* Exercise objective: Reproduce the entries that follow exactly. No picture should appear in the result.

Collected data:
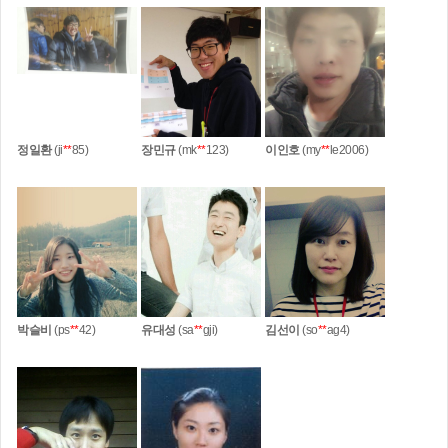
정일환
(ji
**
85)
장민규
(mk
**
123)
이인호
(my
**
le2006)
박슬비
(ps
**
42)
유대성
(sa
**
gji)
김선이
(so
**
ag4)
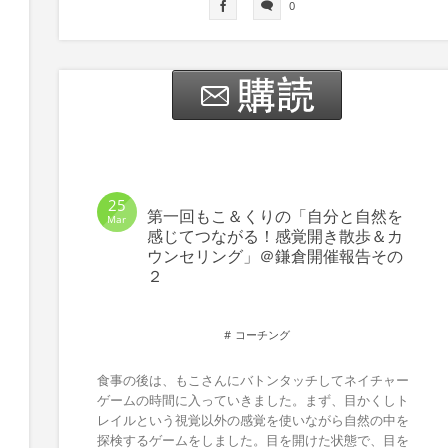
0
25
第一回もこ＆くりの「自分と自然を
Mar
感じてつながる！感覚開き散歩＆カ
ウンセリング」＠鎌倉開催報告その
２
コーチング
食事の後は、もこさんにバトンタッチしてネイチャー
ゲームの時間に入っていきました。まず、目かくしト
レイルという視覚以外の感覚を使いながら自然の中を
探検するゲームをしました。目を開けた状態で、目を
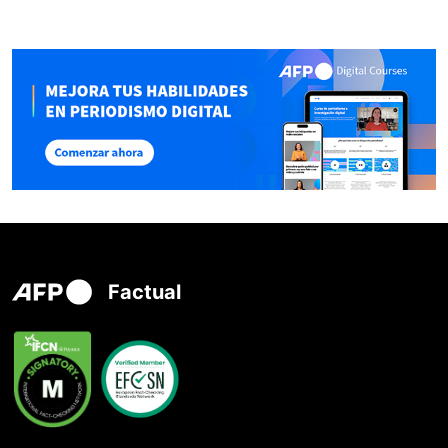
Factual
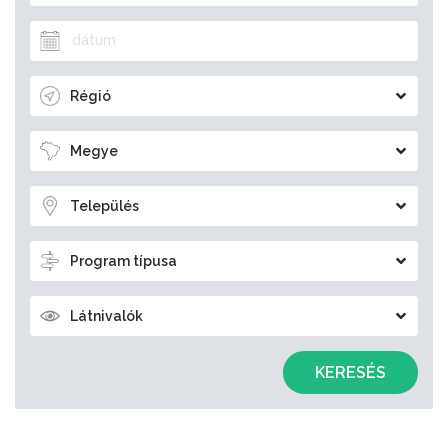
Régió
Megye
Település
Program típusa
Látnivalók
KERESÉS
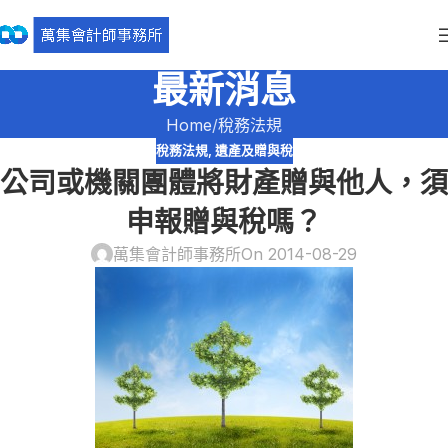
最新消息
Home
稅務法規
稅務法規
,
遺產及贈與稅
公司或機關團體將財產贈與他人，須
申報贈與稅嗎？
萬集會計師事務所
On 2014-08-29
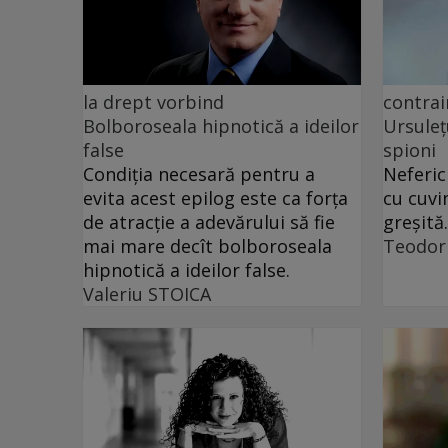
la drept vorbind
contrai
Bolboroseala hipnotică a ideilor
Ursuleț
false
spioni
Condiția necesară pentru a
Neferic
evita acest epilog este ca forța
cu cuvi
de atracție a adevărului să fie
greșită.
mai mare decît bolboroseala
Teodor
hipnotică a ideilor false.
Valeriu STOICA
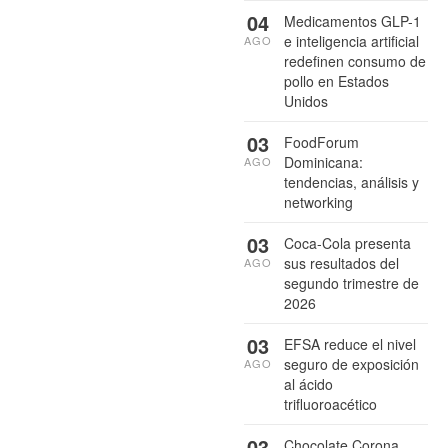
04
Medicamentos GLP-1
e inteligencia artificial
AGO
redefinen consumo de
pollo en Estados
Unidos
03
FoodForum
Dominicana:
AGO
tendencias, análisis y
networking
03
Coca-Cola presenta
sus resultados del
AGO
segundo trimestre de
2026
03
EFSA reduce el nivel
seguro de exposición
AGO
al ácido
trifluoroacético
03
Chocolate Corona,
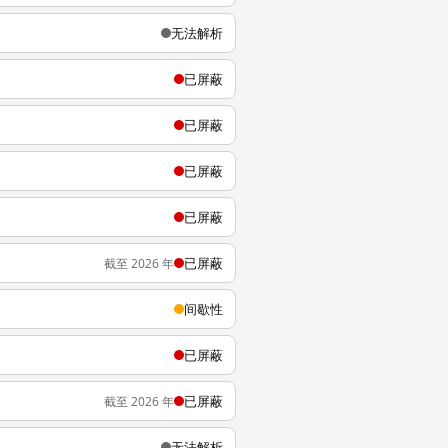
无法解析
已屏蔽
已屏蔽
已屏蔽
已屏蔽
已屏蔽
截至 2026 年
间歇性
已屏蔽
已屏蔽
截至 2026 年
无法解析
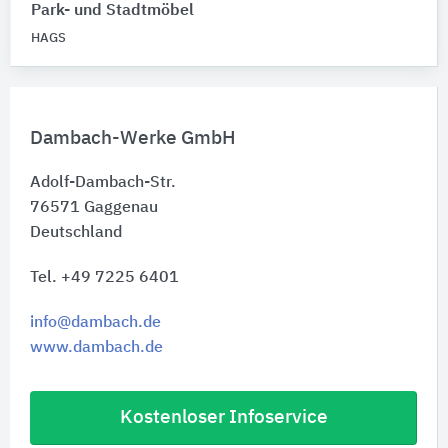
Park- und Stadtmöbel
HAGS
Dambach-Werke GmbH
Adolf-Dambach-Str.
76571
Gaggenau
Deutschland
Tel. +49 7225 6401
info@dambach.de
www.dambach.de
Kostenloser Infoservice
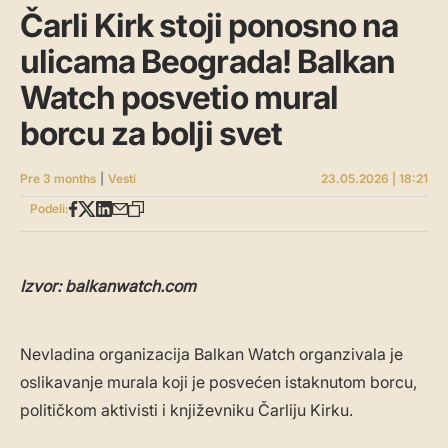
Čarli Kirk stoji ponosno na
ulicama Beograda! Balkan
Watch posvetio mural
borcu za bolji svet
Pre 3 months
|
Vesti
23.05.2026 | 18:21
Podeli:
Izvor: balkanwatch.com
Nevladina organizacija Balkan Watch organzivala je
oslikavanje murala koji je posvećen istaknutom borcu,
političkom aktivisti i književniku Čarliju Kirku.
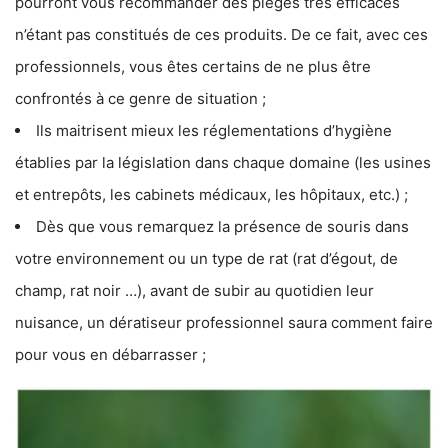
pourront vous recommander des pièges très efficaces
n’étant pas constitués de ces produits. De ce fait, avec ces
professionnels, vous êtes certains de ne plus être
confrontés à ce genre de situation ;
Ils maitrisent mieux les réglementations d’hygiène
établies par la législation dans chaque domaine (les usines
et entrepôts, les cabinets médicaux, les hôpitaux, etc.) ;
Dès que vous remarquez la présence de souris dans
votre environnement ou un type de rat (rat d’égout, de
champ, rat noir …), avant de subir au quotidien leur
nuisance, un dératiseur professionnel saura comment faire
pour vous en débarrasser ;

* Exercise answer:
정일환
(ji
**
85)
장민규
(mk
**
123)
이인호
(my
**
le2006)
박슬비
(ps
**
42)
유대성
(sa
**
gji)
김선이
(so
**
ag4)
0
25
第一回もこ＆くりの「自分と自然を
Mar
感じてつながる！感覚開き散歩＆カ
ウンセリング」＠鎌倉開催報告その
２
コーチング
食事の後は、もこさんにバトンタッチしてネイチャー
ゲームの時間に入っていきました。まず、目かくしト
レイルという視覚以外の感覚を使いながら自然の中を
探検するゲームをしました。目を開けた状態で、目を
Factual
Régió
Megye
Település
Program típusa
Látnivalók
KERESÉS
最新消息
Home
稅務法規
稅務法規
,
遺產及贈與稅
公司或機關團體將財產贈與他人，須
申報贈與稅嗎？
萬集會計師事務所
On 2014-08-29
la drept vorbind
contrai
Bolboroseala hipnotică a ideilor
Ursuleț
false
spioni
Condiția necesară pentru a
Neferic
evita acest epilog este ca forța
cu cuvi
de atracție a adevărului să fie
greșită.
mai mare decît bolboroseala
Teodor
hipnotică a ideilor false.
Valeriu STOICA
04
Medicamentos GLP-1
e inteligencia artificial
AGO
redefinen consumo de
pollo en Estados
Unidos
03
FoodForum
Dominicana:
AGO
tendencias, análisis y
networking
03
Coca-Cola presenta
sus resultados del
AGO
segundo trimestre de
2026
03
EFSA reduce el nivel
seguro de exposición
AGO
al ácido
trifluoroacético
03
Chocolate Corona,
无法解析
已屏蔽
已屏蔽
已屏蔽
已屏蔽
已屏蔽
截至 2026 年
间歇性
已屏蔽
已屏蔽
截至 2026 年
无法解析
Park- und Stadtmöbel
HAGS
Dambach-Werke GmbH
Adolf-Dambach-Str.
76571
Gaggenau
Deutschland
Tel. +49 7225 6401
info@dambach.de
www.dambach.de
Kostenloser Infoservice
Čarli Kirk stoji ponosno na
ulicama Beograda! Balkan
Watch posvetio mural
borcu za bolji svet
Pre 3 months
|
Vesti
23.05.2026 | 18:21
Podeli:
Izvor: balkanwatch.com
Nevladina organizacija Balkan Watch organzivala je
oslikavanje murala koji je posvećen istaknutom borcu,
političkom aktivisti i književniku Čarliju Kirku.
pourront vous recommander des pièges très efficaces
n’étant pas constitués de ces produits. De ce fait, avec ces
professionnels, vous êtes certains de ne plus être
confrontés à ce genre de situation ;
Ils maitrisent mieux les réglementations d’hygiène
établies par la législation dans chaque domaine (les usines
et entrepôts, les cabinets médicaux, les hôpitaux, etc.) ;
Dès que vous remarquez la présence de souris dans
votre environnement ou un type de rat (rat d’égout, de
champ, rat noir …), avant de subir au quotidien leur
nuisance, un dératiseur professionnel saura comment faire
pour vous en débarrasser ;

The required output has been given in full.